Everything you've ever Dreamed

ただの日記です。それ以上でもそれ以下でもありません。

「らんま1/2」で学んだ中国語で中国系企業との商談に臨みました。

僕は、給食会社の営業部長、先月、部下に同行して北関東地方の某市まで赴いた。相手は地元企業をターゲットにしたお弁当屋のオーナーだ。
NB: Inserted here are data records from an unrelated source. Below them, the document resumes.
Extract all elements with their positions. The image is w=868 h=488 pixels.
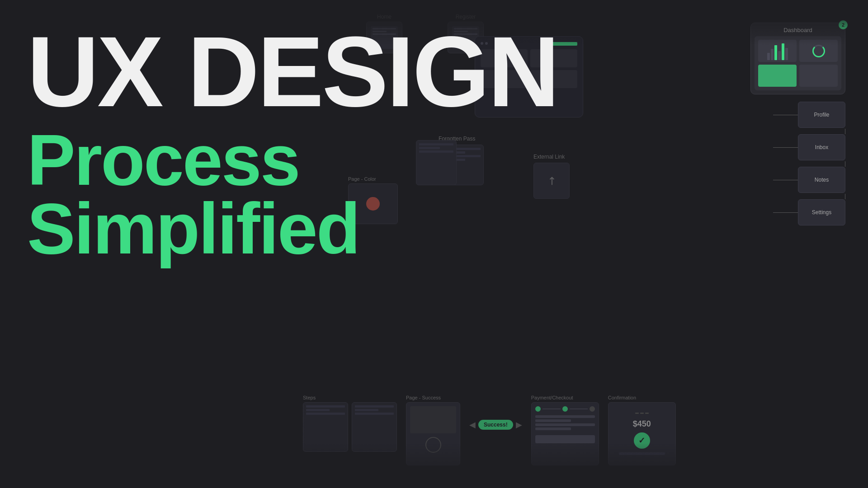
- nav-inbox-row: Inbox: [773, 134, 845, 160]
- settings-nav-box[interactable]: Settings: [798, 199, 845, 225]
- payment-screen: [531, 402, 599, 465]
- dashboard-donut-widget: [799, 40, 838, 62]
- notes-connector-line: [773, 180, 798, 180]
- chart-bar-4: [778, 51, 781, 61]
- pay-row-1: [535, 415, 595, 418]
- ss1-line-3: [306, 413, 345, 415]
- payment-label: Payment/Checkout: [531, 395, 599, 400]
- notes-nav-box[interactable]: Notes: [798, 167, 845, 193]
- progress-line-1: [542, 408, 561, 409]
- confirmation-screen: $450 ✓: [608, 402, 676, 465]
- bottom-flow-area: Steps: [303, 395, 676, 465]
- confirmation-check-icon: ✓: [634, 432, 650, 449]
- ss1-line-2: [306, 409, 330, 411]
- process-text: Process: [27, 126, 558, 194]
- payment-progress-bar: [535, 406, 595, 412]
- dashboard-panel[interactable]: 2 Dashboard: [750, 23, 845, 94]
- progress-line-2: [570, 408, 588, 409]
- dashboard-donut-chart: [812, 45, 825, 57]
- dashboard-green-widget: [758, 65, 797, 87]
- right-sidebar-nav: Profile Inbox Notes Settings: [773, 102, 845, 225]
- page-success-circle: [425, 437, 441, 453]
- pay-row-4: [535, 427, 571, 430]
- profile-nav-box[interactable]: Profile: [798, 102, 845, 128]
- confirmation-price: $450: [633, 419, 651, 429]
- page-success-label: Page - Success: [406, 395, 460, 400]
- steps-area: Steps: [303, 395, 397, 452]
- profile-connector-line: [773, 115, 798, 115]
- subtitle-area: Process Simplified: [27, 126, 558, 263]
- step-screen-2: [352, 402, 397, 452]
- success-connector: ◀ Success! ▶: [469, 420, 522, 430]
- payment-body: [535, 415, 595, 443]
- nav-settings-row: Settings: [773, 199, 845, 225]
- dashboard-label: Dashboard: [755, 27, 841, 33]
- left-arrow-icon: ◀: [469, 420, 476, 430]
- ss2-line-1: [355, 405, 394, 408]
- page-success-image: [410, 406, 456, 433]
- confirmation-bottom-line: [619, 452, 665, 455]
- dashboard-chart-widget: [758, 40, 797, 62]
- confirmation-label: Confirmation: [608, 395, 676, 400]
- dashboard-content: [755, 36, 841, 90]
- chart-bar-2: [771, 49, 774, 60]
- ss2-line-2: [355, 409, 378, 411]
- dashboard-notification-badge: 2: [839, 20, 848, 29]
- v-connector-1: [845, 129, 845, 134]
- confirmation-dots: [635, 413, 649, 414]
- settings-connector-line: [773, 212, 798, 213]
- inbox-connector-line: [773, 147, 798, 148]
- payment-button: [535, 435, 595, 443]
- notes-label: Notes: [815, 177, 829, 183]
- chart-bar-6: [785, 48, 788, 60]
- main-title-area: UX DESIGN Process Simplified: [27, 27, 558, 263]
- progress-dot-1: [535, 406, 541, 412]
- inbox-nav-box[interactable]: Inbox: [798, 134, 845, 160]
- profile-label: Profile: [814, 112, 829, 118]
- settings-label: Settings: [812, 209, 831, 216]
- success-badge: Success!: [478, 420, 513, 430]
- chart-bar-5: [782, 43, 784, 60]
- cdot-1: [635, 413, 639, 414]
- cdot-3: [645, 413, 649, 414]
- confirmation-area: Confirmation $450 ✓: [608, 395, 676, 465]
- page-success-circle-area: [410, 435, 456, 453]
- v-connector-2: [845, 161, 845, 167]
- ss1-line-1: [306, 405, 345, 408]
- step-screen-1: [303, 402, 348, 452]
- payment-area: Payment/Checkout: [531, 395, 599, 465]
- step-screen-1-content: [303, 403, 348, 418]
- chart-bar-3: [774, 45, 777, 60]
- dashboard-plain-widget: [799, 65, 838, 87]
- simplified-text: Simplified: [27, 194, 558, 263]
- steps-label: Steps: [303, 395, 397, 400]
- page-success-screen: [406, 402, 460, 465]
- right-arrow-icon: ▶: [516, 420, 522, 430]
- progress-dot-2: [562, 406, 568, 412]
- pay-row-3: [535, 423, 595, 426]
- pay-row-2: [535, 419, 571, 422]
- step-screen-2-content: [352, 403, 396, 418]
- nav-profile-row: Profile: [773, 102, 845, 128]
- inbox-label: Inbox: [815, 144, 828, 150]
- nav-notes-row: Notes: [773, 167, 845, 193]
- page-success-area: Page - Success: [406, 395, 460, 465]
- cdot-2: [640, 413, 644, 414]
- chart-bar-1: [767, 53, 770, 60]
- v-connector-3: [845, 194, 845, 199]
- steps-screens-container: [303, 402, 397, 452]
- ss2-line-3: [355, 413, 394, 415]
- main-title: UX DESIGN: [27, 27, 558, 117]
- progress-dot-3: [590, 406, 595, 412]
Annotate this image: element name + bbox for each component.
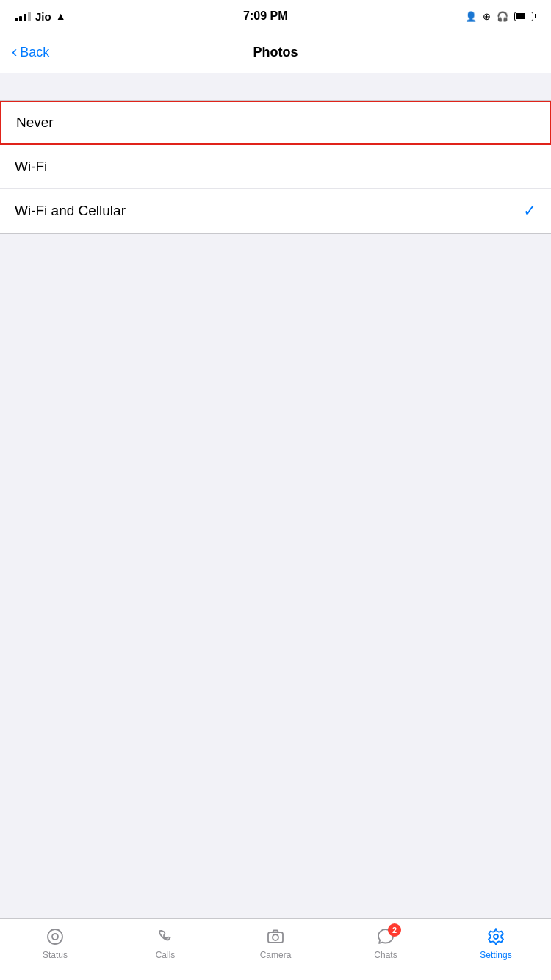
tab-calls-label: Calls xyxy=(156,950,176,960)
status-right: 👤 ⊕ 🎧 xyxy=(465,11,536,22)
option-wifi-cellular-label: Wi-Fi and Cellular xyxy=(15,203,126,219)
back-label: Back xyxy=(20,45,49,60)
camera-icon xyxy=(264,926,287,947)
svg-point-1 xyxy=(52,934,58,940)
tab-status-label: Status xyxy=(43,950,68,960)
tab-bar: Status Calls Camera 2 Chats xyxy=(0,918,551,980)
settings-icon xyxy=(485,926,507,947)
option-wifi[interactable]: Wi-Fi xyxy=(0,145,551,189)
person-icon: 👤 xyxy=(465,11,477,22)
nav-bar: ‹ Back Photos xyxy=(0,32,551,73)
status-left: Jio ▲ xyxy=(15,10,66,23)
option-wifi-label: Wi-Fi xyxy=(15,159,47,175)
option-never[interactable]: Never xyxy=(0,101,551,145)
svg-point-0 xyxy=(48,929,62,944)
calls-icon xyxy=(154,926,176,947)
tab-settings[interactable]: Settings xyxy=(441,926,551,960)
checkmark-icon: ✓ xyxy=(523,201,536,220)
gray-background xyxy=(0,234,551,918)
tab-settings-label: Settings xyxy=(480,950,511,960)
tab-status[interactable]: Status xyxy=(0,926,110,960)
option-wifi-cellular[interactable]: Wi-Fi and Cellular ✓ xyxy=(0,189,551,233)
options-list: Never Wi-Fi Wi-Fi and Cellular ✓ xyxy=(0,100,551,234)
tab-chats-label: Chats xyxy=(374,950,397,960)
option-never-label: Never xyxy=(16,115,54,131)
svg-point-3 xyxy=(273,934,278,940)
tab-chats[interactable]: 2 Chats xyxy=(331,926,441,960)
status-icon xyxy=(44,926,66,947)
svg-rect-2 xyxy=(268,932,283,943)
content-area: Never Wi-Fi Wi-Fi and Cellular ✓ xyxy=(0,73,551,918)
tab-camera[interactable]: Camera xyxy=(220,926,331,960)
svg-point-4 xyxy=(494,934,498,939)
page-title: Photos xyxy=(253,45,298,60)
chats-icon: 2 xyxy=(375,926,397,947)
back-chevron-icon: ‹ xyxy=(12,44,17,60)
battery-indicator xyxy=(514,12,536,21)
status-bar: Jio ▲ 7:09 PM 👤 ⊕ 🎧 xyxy=(0,0,551,32)
back-button[interactable]: ‹ Back xyxy=(12,45,49,60)
wifi-icon: ▲ xyxy=(56,10,66,22)
signal-bars-icon xyxy=(15,11,31,21)
carrier-label: Jio xyxy=(35,10,51,23)
status-time: 7:09 PM xyxy=(243,10,287,23)
section-gap-top xyxy=(0,73,551,100)
chats-badge: 2 xyxy=(388,923,401,937)
lock-icon: ⊕ xyxy=(483,11,491,22)
tab-camera-label: Camera xyxy=(260,950,292,960)
headphone-icon: 🎧 xyxy=(497,11,508,22)
tab-calls[interactable]: Calls xyxy=(110,926,220,960)
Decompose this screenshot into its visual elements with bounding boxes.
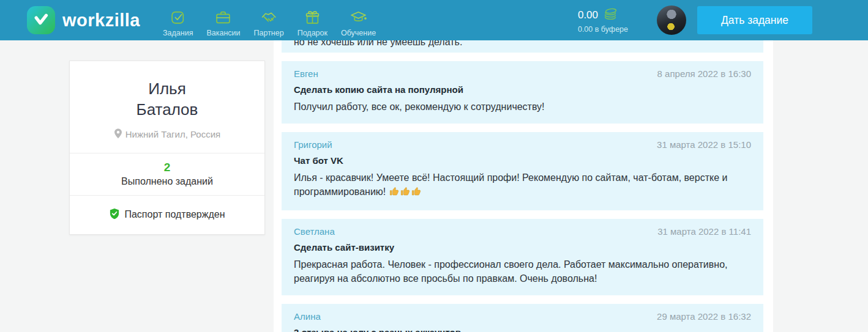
review-header: Алина 29 марта 2022 в 16:32 xyxy=(294,311,751,322)
tasks-count: 2 xyxy=(76,161,258,174)
balance-buffer-label: 0.00 в буфере xyxy=(578,25,628,34)
user-avatar[interactable] xyxy=(657,6,686,35)
profile-location-text: Нижний Тагил, Россия xyxy=(125,129,220,139)
review-task-title: 3 отзыва на юлу с разных аккаунтов xyxy=(294,327,751,332)
review-text: Получил работу, все ок, рекомендую к сот… xyxy=(294,100,751,114)
top-header: workzilla Задания Вакансии xyxy=(0,0,868,40)
review-task-title: Чат бот VK xyxy=(294,155,751,166)
vacancies-icon xyxy=(215,9,231,26)
nav-item-tasks[interactable]: Задания xyxy=(163,4,193,37)
review-card-clipped: но не хочешь или не умеешь делать. xyxy=(282,40,763,53)
profile-stats-section: 2 Выполнено заданий xyxy=(70,153,264,195)
main-nav: Задания Вакансии Партнер xyxy=(156,4,383,37)
nav-item-partner[interactable]: Партнер xyxy=(254,4,284,37)
balance-widget[interactable]: 0.00 0.00 в буфере xyxy=(578,7,628,34)
header-right: 0.00 0.00 в буфере Дать задание xyxy=(578,6,812,35)
profile-last-name: Баталов xyxy=(81,99,253,120)
tasks-icon xyxy=(170,9,186,26)
nav-label-tasks: Задания xyxy=(163,29,193,37)
workzilla-logo-icon xyxy=(27,6,55,34)
gift-icon xyxy=(304,9,321,26)
profile-first-name: Илья xyxy=(81,78,253,99)
review-header: Светлана 31 марта 2022 в 11:41 xyxy=(294,226,751,237)
review-author[interactable]: Светлана xyxy=(294,226,335,237)
nav-label-vacancies: Вакансии xyxy=(206,29,240,37)
review-card: Светлана 31 марта 2022 в 11:41 Сделать с… xyxy=(282,219,763,295)
profile-main-section: Илья Баталов Нижний Тагил, Россия xyxy=(70,61,264,153)
profile-location: Нижний Тагил, Россия xyxy=(81,128,253,141)
nav-label-partner: Партнер xyxy=(254,29,284,37)
reviews-container: Евген 8 апреля 2022 в 16:30 Сделать копи… xyxy=(282,61,763,332)
review-card: Алина 29 марта 2022 в 16:32 3 отзыва на … xyxy=(282,304,763,332)
location-pin-icon xyxy=(114,128,122,141)
nav-item-gift[interactable]: Подарок xyxy=(297,4,327,37)
review-card: Григорий 31 марта 2022 в 15:10 Чат бот V… xyxy=(282,132,763,210)
review-card: Евген 8 апреля 2022 в 16:30 Сделать копи… xyxy=(282,61,763,124)
review-header: Евген 8 апреля 2022 в 16:30 xyxy=(294,68,751,79)
shield-check-icon xyxy=(109,208,120,222)
nav-label-education: Обучение xyxy=(341,29,376,37)
education-icon xyxy=(350,9,367,26)
review-text: но не хочешь или не умеешь делать. xyxy=(294,40,751,49)
review-date: 29 марта 2022 в 16:32 xyxy=(657,311,751,322)
review-text: Прекрасная работа. Человек - профессиона… xyxy=(294,257,751,286)
thumbs-up-icon xyxy=(400,186,410,200)
review-date: 31 марта 2022 в 11:41 xyxy=(657,226,751,237)
tasks-count-label: Выполнено заданий xyxy=(76,176,258,187)
workzilla-logo[interactable]: workzilla xyxy=(27,6,140,34)
thumbs-up-icon xyxy=(389,186,399,200)
nav-item-vacancies[interactable]: Вакансии xyxy=(206,4,240,37)
passport-verified-row: Паспорт подтвержден xyxy=(70,196,264,234)
review-author[interactable]: Евген xyxy=(294,68,318,79)
reviews-list: но не хочешь или не умеешь делать. Евген… xyxy=(282,40,763,332)
passport-verified-label: Паспорт подтвержден xyxy=(124,209,225,220)
profile-name: Илья Баталов xyxy=(81,78,253,120)
review-author[interactable]: Алина xyxy=(294,311,321,322)
review-text: Илья - красавчик! Умеете всё! Настоящий … xyxy=(294,171,751,200)
partner-icon xyxy=(261,9,277,26)
workzilla-logo-text: workzilla xyxy=(62,10,140,31)
thumbs-up-icon xyxy=(411,186,421,200)
nav-item-education[interactable]: Обучение xyxy=(341,4,376,37)
review-date: 8 апреля 2022 в 16:30 xyxy=(657,68,751,79)
review-task-title: Сделать сайт-визитку xyxy=(294,242,751,253)
review-task-title: Сделать копию сайта на популярной xyxy=(294,84,751,95)
review-header: Григорий 31 марта 2022 в 15:10 xyxy=(294,139,751,150)
create-task-button[interactable]: Дать задание xyxy=(697,6,812,34)
review-author[interactable]: Григорий xyxy=(294,139,332,150)
profile-card: Илья Баталов Нижний Тагил, Россия 2 Выпо… xyxy=(69,61,265,235)
review-date: 31 марта 2022 в 15:10 xyxy=(657,139,751,150)
coins-icon xyxy=(602,7,618,23)
balance-amount: 0.00 xyxy=(578,9,598,21)
nav-label-gift: Подарок xyxy=(297,29,327,37)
オーナーは中国出身の女性で、弁当事業をはじめたものの、計画通りにいっていないため、日本人向けの日替わり弁当の献立作成とメニュー開発について当社に相談してきたのである。中国語の堪能な部下S山が担当として交渉を進めてきた。交渉が順調なので上司である僕と共に現地に赴いて、現場視察と面談をすることになった。非営業畑のS山はノルマの達成が厳しく、この案件に賭けるものがあるようで、行きの道中から血の気が引いていた。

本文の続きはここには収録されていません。